This preferred embodiment, as shown in FIGS. 7 a through 7 c, includes a plate 40 that is typically mounted in the vicinity of rotor assembly 10. In a preferred embodiment, plate 40 is made from 12-gauge galvanized steel and is mounted on the shaft 120, adjacent to the rotor assembly 10. The mounting hole in the plate 40 is large enough to permit the plate 40 to fit over the bearing 122 in which the shaft 120 rotates. The rotor 20 has a space 27 formed near its inner diameter so that during rotation, the rotor 20 does not contact the body of the bearing 122 in which the shaft 120 rotates, but only contacts the bearing race. A ridge 26 protrudes from the rotor 20 outside the perimeter of the bearing 122 so that it touches the plate 40. FIG. 6 b shows the back side of the rotor 20 where it is assembled against the plate 40. The plate 40 is not fixed to the shaft 120 or rotor 20, but can remain stationary as the shaft 120, rotor 20, and cable drum 110 rotate. Though a variety of materials can be used for the rotor 20 and plate 40, two different metals are used in this embodiment. As the rotor 20 rotates against the stationary plate 40, the softer aluminum of the rotor 20 in this embodiment is polished to form a smooth surface, permitting quieter operation.

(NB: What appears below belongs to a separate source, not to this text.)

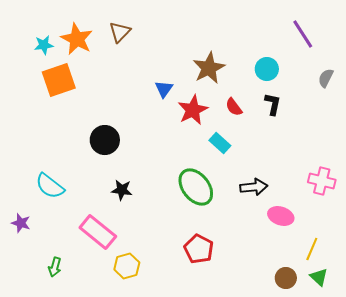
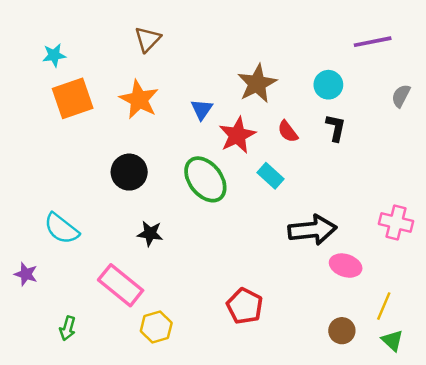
purple line: (303, 34) -> (373, 42), turned -68
orange star: (77, 39) -> (139, 99), moved
green ellipse: (196, 187) -> (205, 179), moved
black arrow: (254, 187) -> (312, 230), size x1.4
brown circle: (286, 278) -> (342, 331), moved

The plate 40 includes a flange 41 near its top portion. The flange 41 extends over the top of the rotor assembly 10. The plate 40 in this embodiment also includes a means for attaching a spring to plate 40. Typically, this means is a second flange 42 with a hole drilled through it or a small hook to which spring 60 or other means can be attached for biasing the movement of plate 40. In a preferred embodiment, a hook is used to permit easy attachment of spring 60.
Plate 40 further includes a means for restraining the movement of the pawl 50. This means is typically a notch 43 in the planar surface of plate 40. Both the second flange 42 and the notch 43 are typically located in the bottom portion of plate 40.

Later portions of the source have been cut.